El más sonado fue el del malogrado Jesús Neira. Violeta Santander, la mujer a la que defendió, no sólo declaró en su contra sino que además fue a la televisión a montar un espectáculo mediático defendiendo al agresor. Pero es algo muy común. Por ejemplo, cuando en 2007 un chaval de la Universidad de Valencia, Daniel Oliver, fue asesinado por el novio de una pareja en cuya pelea en vía pública intercedió, la chica no sólo no se desmarcó del asesino, sino que llegó a declarar en la policía que fue en defensa propia (algo que ya se ha probado rotundamente falso).

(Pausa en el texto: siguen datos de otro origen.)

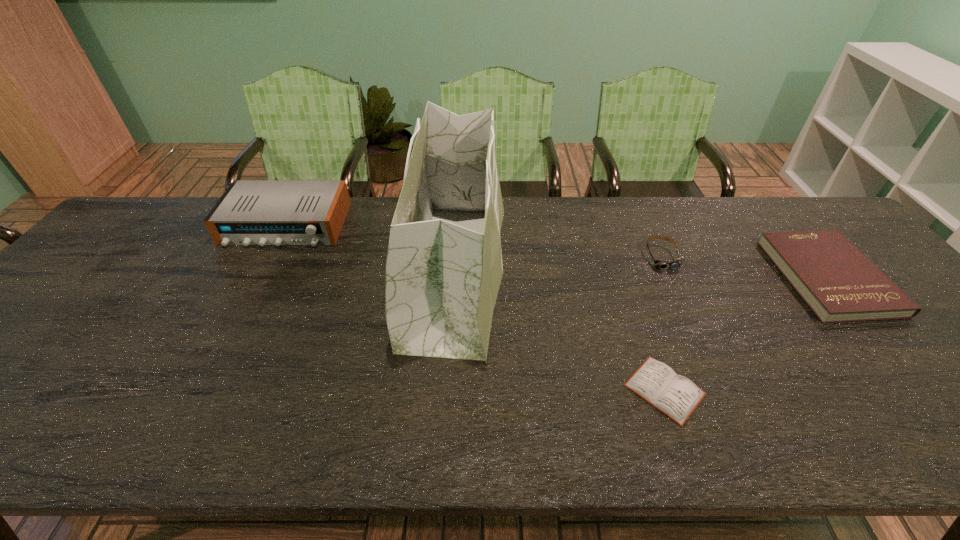 Where is `free space located 0.050m on the back of the hardback book`? free space located 0.050m on the back of the hardback book is located at coordinates (789, 229).

At what (x,y) coordinates should I click in order to perform the action: click on vacant space located 0.390m on the back of the diary. Please return your answer as a coordinate pair (x, y). The height and width of the screenshot is (540, 960). Looking at the image, I should click on (615, 247).

This screenshot has height=540, width=960. I want to click on grocery bag that is at the far edge, so click(x=442, y=280).

Where is `radio receiver present at the far edge`? The image size is (960, 540). radio receiver present at the far edge is located at coordinates (250, 212).

This screenshot has height=540, width=960. In order to click on goggles that is at the far edge in this screenshot , I will do `click(677, 263)`.

The width and height of the screenshot is (960, 540). Identify the location of hardback book that is positioned at the far edge. (839, 283).

I want to click on object that is at the near edge, so click(676, 396).

Where is `object present at the right edge`? Image resolution: width=960 pixels, height=540 pixels. object present at the right edge is located at coordinates (839, 283).

The height and width of the screenshot is (540, 960). Identify the location of object at the far right corner. (839, 283).

Where is `vacant position at the far edge of the desktop`? Image resolution: width=960 pixels, height=540 pixels. vacant position at the far edge of the desktop is located at coordinates (602, 203). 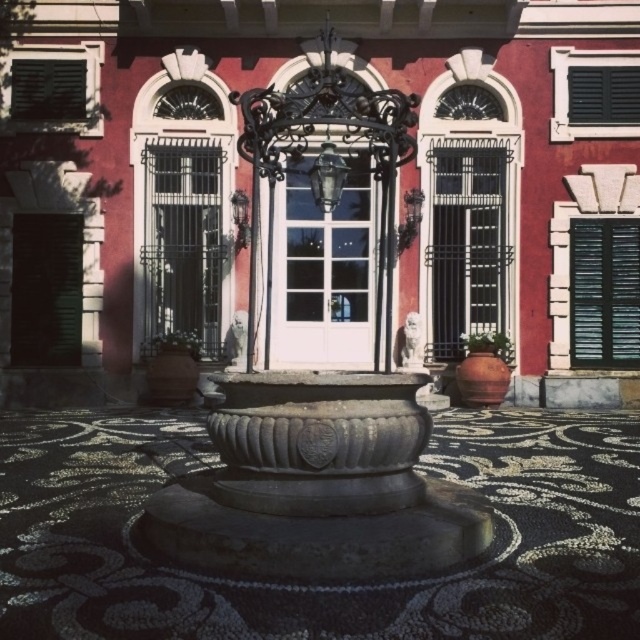 Question: Does black metal gate at center appear on the right side of black wooden shutter at right?

Choices:
 (A) no
 (B) yes

Answer: (A)

Question: Which point is farther from the camera taking this photo?

Choices:
 (A) (628, 236)
 (B) (330, 307)
 (C) (22, 278)
 (D) (609, 122)

Answer: (B)

Question: Which object is positioned farthest from the white glossy door at center?

Choices:
 (A) green matte door at left
 (B) green matte shutter at upper left
 (C) black metal gate at center

Answer: (B)

Question: Estimate the real-world distances between objects in this image. Which object is farther from the black matte shutter at upper right?

Choices:
 (A) white glossy door at center
 (B) black wooden shutter at right

Answer: (A)

Question: Where is white glossy door at center located in relation to green matte shutter at upper left in the image?

Choices:
 (A) above
 (B) below

Answer: (B)

Question: Is black metal gate at center closer to camera compared to green matte door at left?

Choices:
 (A) yes
 (B) no

Answer: (A) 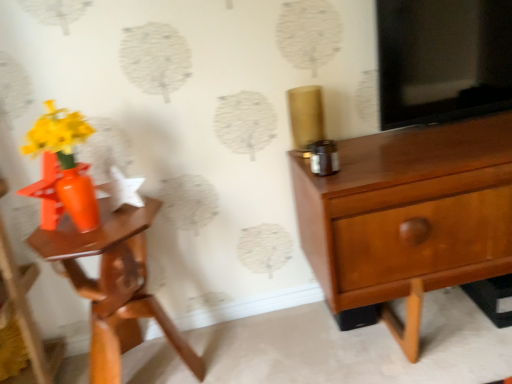 Identify the location of vacant space in matte wood chest of drawers at right (from a real-world perspective). This screenshot has height=384, width=512. (424, 347). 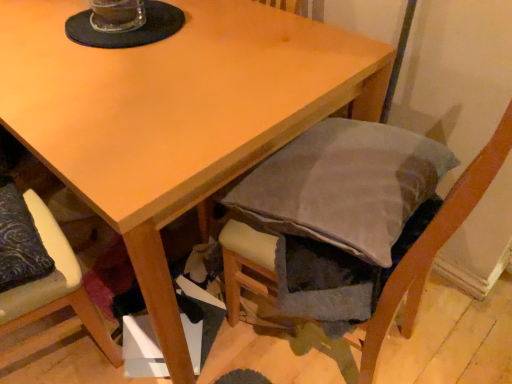 What is the approximate width of velvet gray cushion at lower right, positioned as the 2th chair in left-to-right order?

It is 20.70 inches.

The height and width of the screenshot is (384, 512). Describe the element at coordinates (431, 249) in the screenshot. I see `velvet gray cushion at lower right, positioned as the 2th chair in left-to-right order` at that location.

Locate an element on the screen. This screenshot has height=384, width=512. velvet gray cushion at lower right, the first chair viewed from the right is located at coordinates (431, 249).

This screenshot has width=512, height=384. Describe the element at coordinates (52, 297) in the screenshot. I see `velvet-like beige cushion at lower left, acting as the 1th chair starting from the left` at that location.

Where is `velvet-like beige cushion at lower left, which ranks as the second chair in right-to-left order`? This screenshot has width=512, height=384. velvet-like beige cushion at lower left, which ranks as the second chair in right-to-left order is located at coordinates (52, 297).

Identify the location of velvet gray cushion at lower right, the first chair viewed from the right. The width and height of the screenshot is (512, 384). (431, 249).

Considering the relative positions of velvet gray cushion at lower right, the first chair viewed from the right, and velvet-like beige cushion at lower left, which ranks as the second chair in right-to-left order, in the image provided, is velvet gray cushion at lower right, the first chair viewed from the right, to the right of velvet-like beige cushion at lower left, which ranks as the second chair in right-to-left order, from the viewer's perspective?

Yes, velvet gray cushion at lower right, the first chair viewed from the right, is to the right of velvet-like beige cushion at lower left, which ranks as the second chair in right-to-left order.

Is velvet gray cushion at lower right, the first chair viewed from the right, positioned before velvet-like beige cushion at lower left, acting as the 1th chair starting from the left?

Yes, velvet gray cushion at lower right, the first chair viewed from the right, is closer to the viewer.

Does point (467, 198) come closer to viewer compared to point (96, 337)?

Yes, point (467, 198) is in front of point (96, 337).

From the image's perspective, which is below, velvet gray cushion at lower right, the first chair viewed from the right, or velvet-like beige cushion at lower left, acting as the 1th chair starting from the left?

From the image's view, velvet-like beige cushion at lower left, acting as the 1th chair starting from the left, is below.

From a real-world perspective, is velvet gray cushion at lower right, positioned as the 2th chair in left-to-right order, on velvet-like beige cushion at lower left, acting as the 1th chair starting from the left?

Yes, from a real-world perspective, velvet gray cushion at lower right, positioned as the 2th chair in left-to-right order, is over velvet-like beige cushion at lower left, acting as the 1th chair starting from the left

Can you confirm if velvet gray cushion at lower right, positioned as the 2th chair in left-to-right order, is wider than velvet-like beige cushion at lower left, acting as the 1th chair starting from the left?

Correct, the width of velvet gray cushion at lower right, positioned as the 2th chair in left-to-right order, exceeds that of velvet-like beige cushion at lower left, acting as the 1th chair starting from the left.

Can you confirm if velvet gray cushion at lower right, positioned as the 2th chair in left-to-right order, is shorter than velvet-like beige cushion at lower left, acting as the 1th chair starting from the left?

No.

Looking at this image, can you confirm if velvet gray cushion at lower right, the first chair viewed from the right, is smaller than velvet-like beige cushion at lower left, acting as the 1th chair starting from the left?

Actually, velvet gray cushion at lower right, the first chair viewed from the right, might be larger than velvet-like beige cushion at lower left, acting as the 1th chair starting from the left.

Is velvet-like beige cushion at lower left, acting as the 1th chair starting from the left, a part of velvet gray cushion at lower right, the first chair viewed from the right?

No, velvet-like beige cushion at lower left, acting as the 1th chair starting from the left, is located outside of velvet gray cushion at lower right, the first chair viewed from the right.

Is velvet gray cushion at lower right, positioned as the 2th chair in left-to-right order, not near velvet-like beige cushion at lower left, which ranks as the second chair in right-to-left order?

No, velvet gray cushion at lower right, positioned as the 2th chair in left-to-right order, is not far away from velvet-like beige cushion at lower left, which ranks as the second chair in right-to-left order.

Is velvet gray cushion at lower right, the first chair viewed from the right, facing away from velvet-like beige cushion at lower left, which ranks as the second chair in right-to-left order?

velvet gray cushion at lower right, the first chair viewed from the right, does not have its back to velvet-like beige cushion at lower left, which ranks as the second chair in right-to-left order.

Where is `chair that appears above the velvet-like beige cushion at lower left, acting as the 1th chair starting from the left (from a real-world perspective)`? chair that appears above the velvet-like beige cushion at lower left, acting as the 1th chair starting from the left (from a real-world perspective) is located at coordinates (431, 249).

Is velvet-like beige cushion at lower left, which ranks as the second chair in right-to-left order, to the left of velvet gray cushion at lower right, positioned as the 2th chair in left-to-right order, from the viewer's perspective?

Indeed, velvet-like beige cushion at lower left, which ranks as the second chair in right-to-left order, is positioned on the left side of velvet gray cushion at lower right, positioned as the 2th chair in left-to-right order.

Relative to velvet gray cushion at lower right, the first chair viewed from the right, is velvet-like beige cushion at lower left, acting as the 1th chair starting from the left, in front or behind?

Clearly, velvet-like beige cushion at lower left, acting as the 1th chair starting from the left, is behind velvet gray cushion at lower right, the first chair viewed from the right.

Is point (12, 347) closer or farther from the camera than point (412, 309)?

Point (12, 347) is positioned closer to the camera compared to point (412, 309).

From the image's perspective, which one is positioned lower, velvet-like beige cushion at lower left, acting as the 1th chair starting from the left, or velvet gray cushion at lower right, the first chair viewed from the right?

velvet-like beige cushion at lower left, acting as the 1th chair starting from the left.

From a real-world perspective, is velvet-like beige cushion at lower left, which ranks as the second chair in right-to-left order, located beneath velvet gray cushion at lower right, positioned as the 2th chair in left-to-right order?

Yes, from a real-world perspective, velvet-like beige cushion at lower left, which ranks as the second chair in right-to-left order, is beneath velvet gray cushion at lower right, positioned as the 2th chair in left-to-right order.

Considering the relative sizes of velvet-like beige cushion at lower left, which ranks as the second chair in right-to-left order, and velvet gray cushion at lower right, positioned as the 2th chair in left-to-right order, in the image provided, is velvet-like beige cushion at lower left, which ranks as the second chair in right-to-left order, wider than velvet gray cushion at lower right, positioned as the 2th chair in left-to-right order,?

In fact, velvet-like beige cushion at lower left, which ranks as the second chair in right-to-left order, might be narrower than velvet gray cushion at lower right, positioned as the 2th chair in left-to-right order.

Which of these two, velvet-like beige cushion at lower left, acting as the 1th chair starting from the left, or velvet gray cushion at lower right, the first chair viewed from the right, stands shorter?

velvet-like beige cushion at lower left, acting as the 1th chair starting from the left.

Between velvet-like beige cushion at lower left, acting as the 1th chair starting from the left, and velvet gray cushion at lower right, positioned as the 2th chair in left-to-right order, which one has smaller size?

Smaller between the two is velvet-like beige cushion at lower left, acting as the 1th chair starting from the left.

Is velvet-like beige cushion at lower left, acting as the 1th chair starting from the left, outside of velvet gray cushion at lower right, the first chair viewed from the right?

Yes, velvet-like beige cushion at lower left, acting as the 1th chair starting from the left, is not within velvet gray cushion at lower right, the first chair viewed from the right.

Are velvet-like beige cushion at lower left, which ranks as the second chair in right-to-left order, and velvet gray cushion at lower right, the first chair viewed from the right, beside each other?

velvet-like beige cushion at lower left, which ranks as the second chair in right-to-left order, is not next to velvet gray cushion at lower right, the first chair viewed from the right, and they're not touching.

Is velvet-like beige cushion at lower left, which ranks as the second chair in right-to-left order, oriented towards velvet gray cushion at lower right, the first chair viewed from the right?

No, velvet-like beige cushion at lower left, which ranks as the second chair in right-to-left order, is not oriented towards velvet gray cushion at lower right, the first chair viewed from the right.

In the scene shown: Could you measure the distance between velvet-like beige cushion at lower left, acting as the 1th chair starting from the left, and velvet gray cushion at lower right, the first chair viewed from the right?

The distance of velvet-like beige cushion at lower left, acting as the 1th chair starting from the left, from velvet gray cushion at lower right, the first chair viewed from the right, is 19.34 inches.

In order to click on chair located above the velvet-like beige cushion at lower left, which ranks as the second chair in right-to-left order (from the image's perspective) in this screenshot , I will do point(431,249).

Locate an element on the screen. The height and width of the screenshot is (384, 512). chair in front of the velvet-like beige cushion at lower left, which ranks as the second chair in right-to-left order is located at coordinates (431, 249).

The image size is (512, 384). What are the coordinates of `chair below the velvet gray cushion at lower right, positioned as the 2th chair in left-to-right order (from the image's perspective)` in the screenshot? It's located at (52, 297). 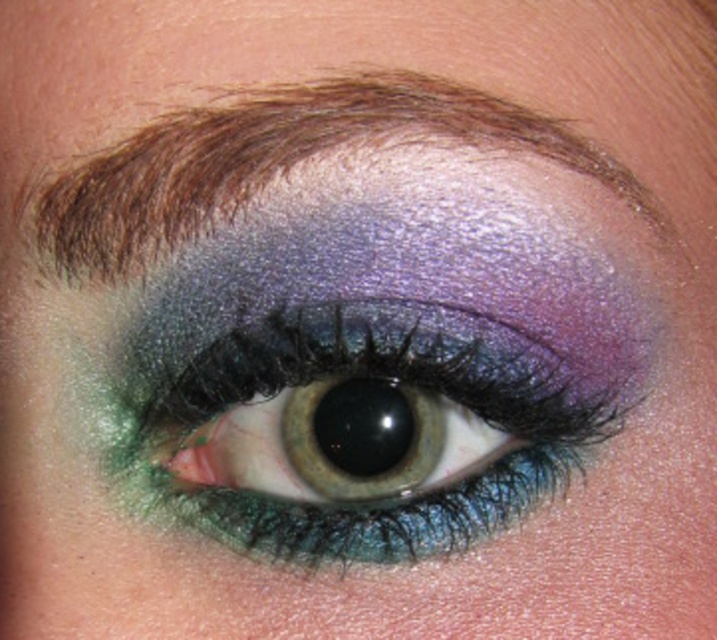 Question: Which of the following is the farthest from the observer?

Choices:
 (A) (128, 381)
 (B) (62, 257)

Answer: (A)

Question: Is shimmering metallic eye at center below shiny brown eyebrow at upper center?

Choices:
 (A) yes
 (B) no

Answer: (A)

Question: Considering the relative positions of shimmering metallic eye at center and shiny brown eyebrow at upper center in the image provided, where is shimmering metallic eye at center located with respect to shiny brown eyebrow at upper center?

Choices:
 (A) left
 (B) right

Answer: (B)

Question: Among these objects, which one is farthest from the camera?

Choices:
 (A) shiny brown eyebrow at upper center
 (B) shimmering metallic eye at center

Answer: (B)

Question: Is shimmering metallic eye at center thinner than shiny brown eyebrow at upper center?

Choices:
 (A) no
 (B) yes

Answer: (B) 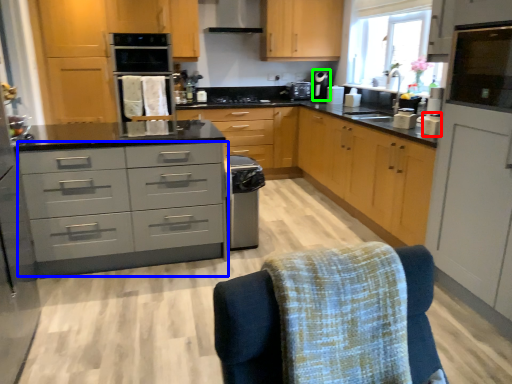 Question: Considering the real-world distances, which object is closest to appliance (highlighted by a red box)? chest of drawers (highlighted by a blue box) or coffee machine (highlighted by a green box).

Choices:
 (A) chest of drawers
 (B) coffee machine

Answer: (A) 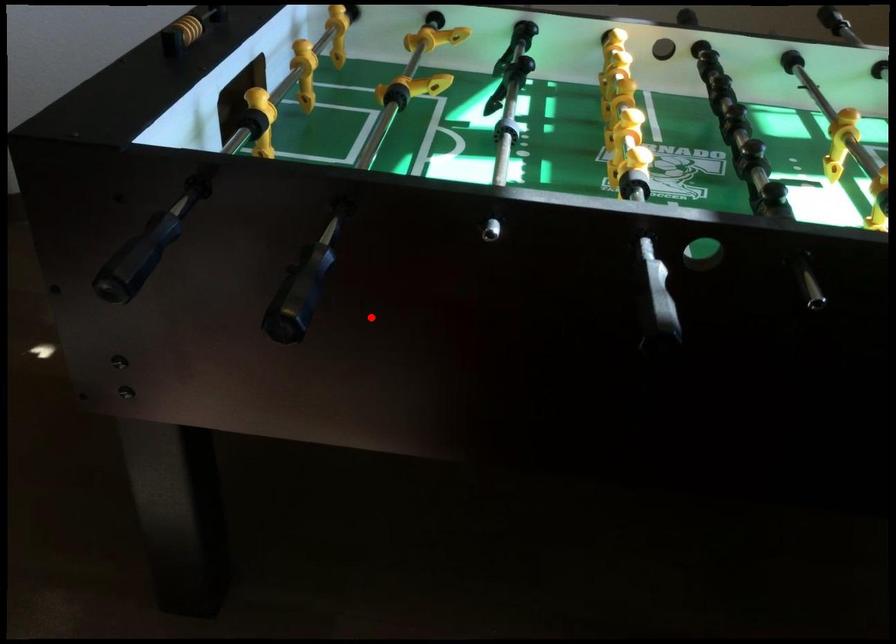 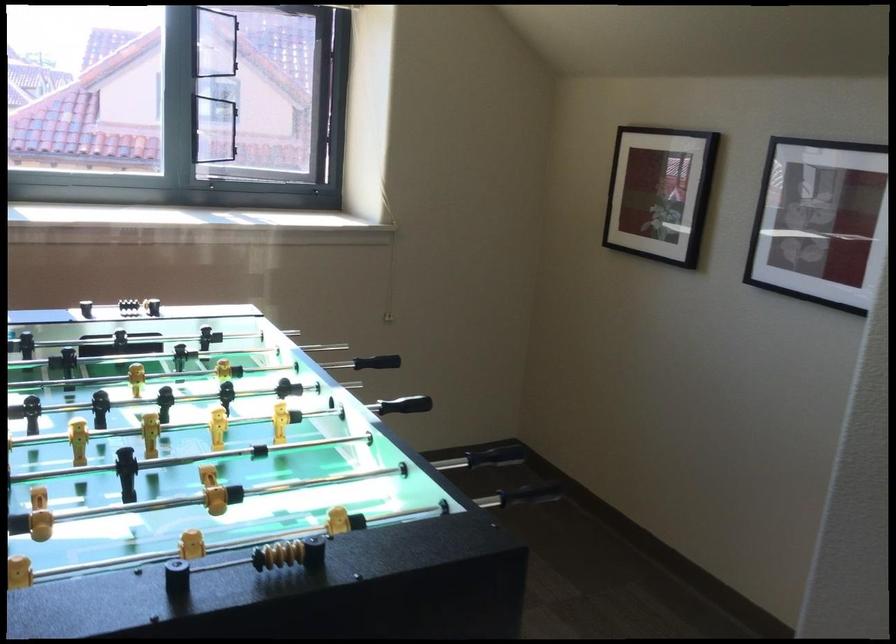 Find the pixel in the second image that matches the highlighted location in the first image.

(497, 453) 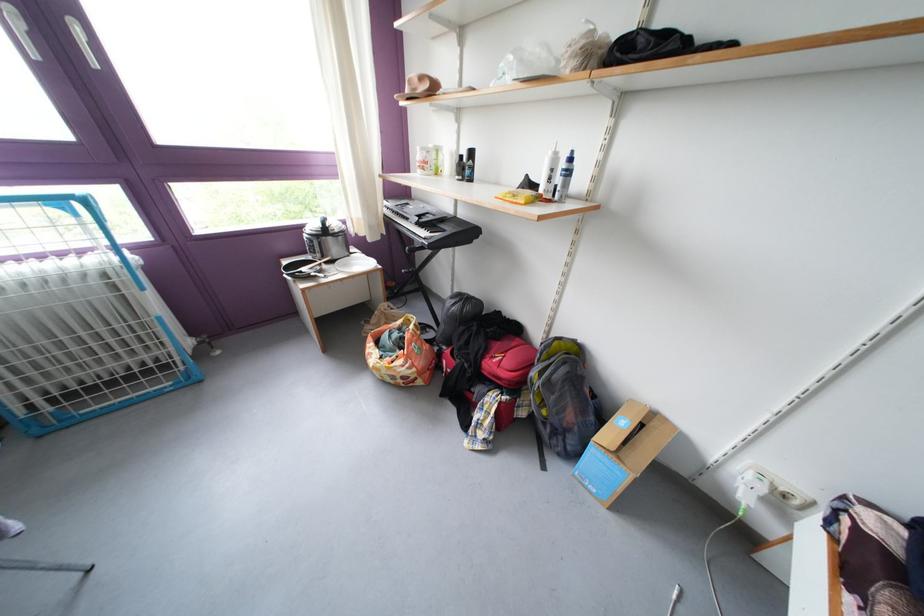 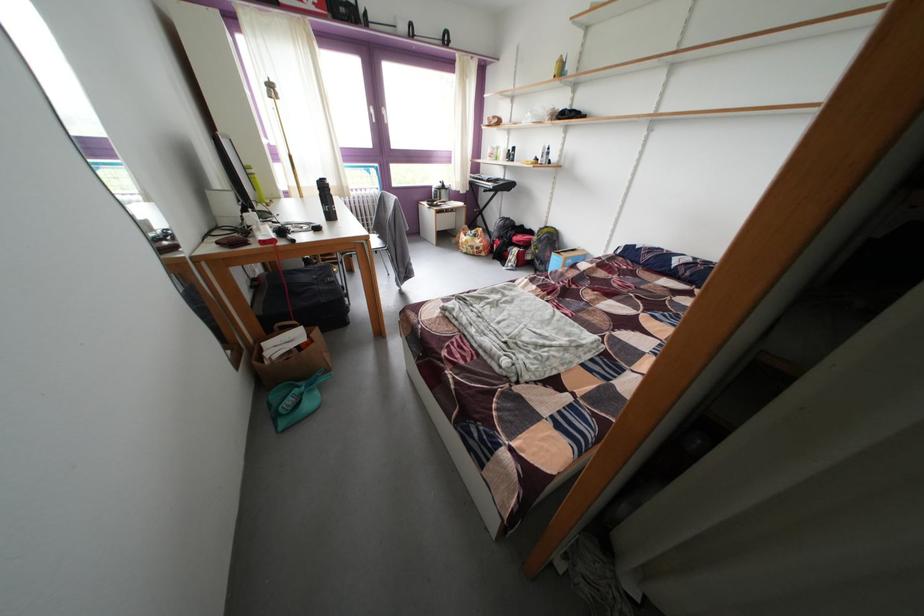 Where in the second image is the point corresponding to point (381, 352) from the first image?

(472, 241) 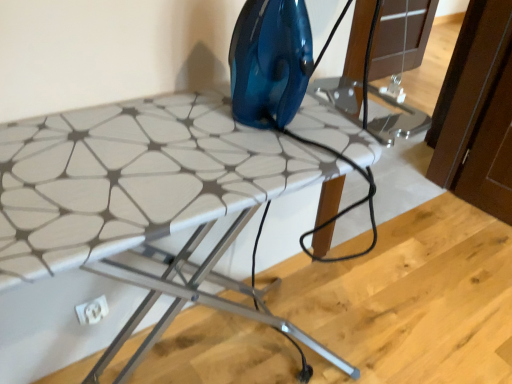 Image resolution: width=512 pixels, height=384 pixels. In order to click on white plastic electric outlet at lower left in this screenshot , I will do pos(92,311).

The width and height of the screenshot is (512, 384). Describe the element at coordinates (92, 311) in the screenshot. I see `white plastic electric outlet at lower left` at that location.

At what (x,y) coordinates should I click in order to perform the action: click on white textured ironing board at center. Please return your answer as a coordinate pair (x, y). The height and width of the screenshot is (384, 512). Looking at the image, I should click on (145, 198).

What do you see at coordinates (145, 198) in the screenshot? The width and height of the screenshot is (512, 384). I see `white textured ironing board at center` at bounding box center [145, 198].

Find the location of a particular element. The height and width of the screenshot is (384, 512). white plastic electric outlet at lower left is located at coordinates (92, 311).

Considering the positions of objects white textured ironing board at center and white plastic electric outlet at lower left in the image provided, who is more to the left, white textured ironing board at center or white plastic electric outlet at lower left?

white plastic electric outlet at lower left.

Is white textured ironing board at center in front of or behind white plastic electric outlet at lower left in the image?

Visually, white textured ironing board at center is located in front of white plastic electric outlet at lower left.

Which point is more distant from viewer, (120, 381) or (101, 312)?

Point (101, 312)

From the image's perspective, is white textured ironing board at center below white plastic electric outlet at lower left?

Existen muchas explicaciones psicológicas y sociológicas para explicar (o justificar) esas conductas. Pero, sin rebatirlas, no creo que haya que dejar de decirlo: son unas hijas de puta.
Algunos opinadores de ultraderecha (no todos, porque en estos casos ni siquiera todos se atreven) han defendido el supuesto derecho a la intimidad de la pareja en los casos en que la mujer no quiere denunciarlo.
Yo niego tal derecho. Me da igual que alguna no se merezca que se la defienda: las agresiones machistas nos afectan a todos. Los mismos que pegan o insultan a sus parejas son los que pueden pegar o insultar a mi pareja, a una amiga o a mi hermana.
Es una cuestión de todos, y todos tenemos el deber de intervenir. El deber de no dejarles hacer lo que les venga en gana. El deber de callarles la boca, a patadas si es necesario, y que no vuelvan a levantar cabeza.